Another problem that used heuristics to reason was Douglas Lenat's Automated
Mathematician(AM). What was different about AM was that instead of being given a
problem to solve like GPS, it was given only a few simple abilities and knowledge in
mathematics explore the realm of numbers. Some of AM's abilities and their results
were:
- The starting information it has to work with is stored in lumps of related information
called frames. From there, AM can create and
organize new frames to store the new knowledge it learns.
- The second ability AM started with is the sense of "play," or what people
describe as curiosity. It was able to try out certain actions like finding the
opposite of something or find the extreme cases of that thing of interest. So when
it discovered addition, it explored and later found subtraction. When it discovered
integers that only divided evenly with only a few divisors, it looked towards numbers with
extremely few divisors and discovered prime numbers.
- To control what AM explores in mathematics before it got lost in the sea of logic paths,
it was given a sense of aesthetics.
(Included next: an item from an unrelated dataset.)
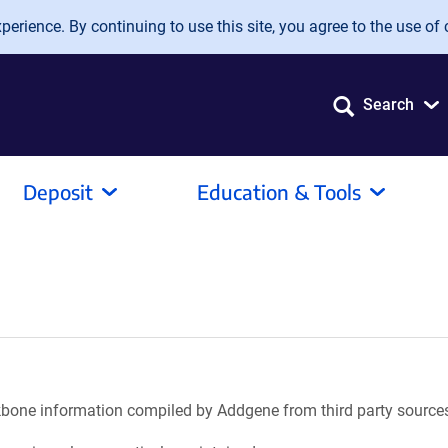
erience. By continuing to use this site, you agree to the use of 
Search
Deposit
Education & Tools
ackbone information compiled by Addgene from third party source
Using 59 heuristics, AM could assign a value
from 0 to 1,000 that denoted the importance or relevance of a discovery and then decided
whether it should proceed in particular direction of exploration or not.
AM proved to be an important step in AI research because not only did it find out and
could prove mathematical concepts from simple arithmetic to traditional number theory to a
concept called composite numbers. However, because of the limits of its original
heuristics, AM skipped over many important mathematical ideas like remainders and largest
common denominators and soon became lost in thought without producing much results as it
was did when it first started. Lenat recognized AM's limited self-modification
abilities and soon proceeded to build Eurisko.
Working as a teacher at Carnegie-Mellon University, Lenat started developing a better
version of AM with Eurisko(from the Greek word meaning "I discover").
Eurisko was endowed with similar abilities as AM had, but the new program
could modify the heuristics that governed how it learned. Because of the limitations
of the programming language Lenat was using, LISP, he
wrote his own language called Representation Language Language(RLL). RLL allowed
Lenat to store whole heuristics into frames like AM did with knowledge so that it could
efficiently edit its heuristics such as when Eurisko found a rule that could do the same
thing as two other rules in less time.
Eurisko's self-modification abilities allowed it to work on more general topics like
circuit design as well as play a space-war strategy game called Traveler TCS. Of
course, Eurisko's supreme playing and learning abilities made the program a champion by
discovering that making an unorthodoxally small, fast ship would render it invincible and
thus at least produce a draw during battle. Though the organizers of Traveler TCS
changed the rules so that Eurisko couldn't employ that fool-proof strategy again, the
computer once again found a way to be the best and won a second time the next year. After
that, the organizers threatened to cancel the entire competition if Eurisko was allowed to
enter again for the third year, thus Lenat decided to bow out.
So who deserved credit for Eurisko's accomplishments? The computer or the
inventor? Lenat feels a little over half of the credit should go to him while the
rest should go to Eurisko since the computer would not have accomplished what it did
without Lenat's creativity while Eurisko discovered things that Lenat would not have been
able to do. Clearly, AI was becoming a mind of its own in his eyes.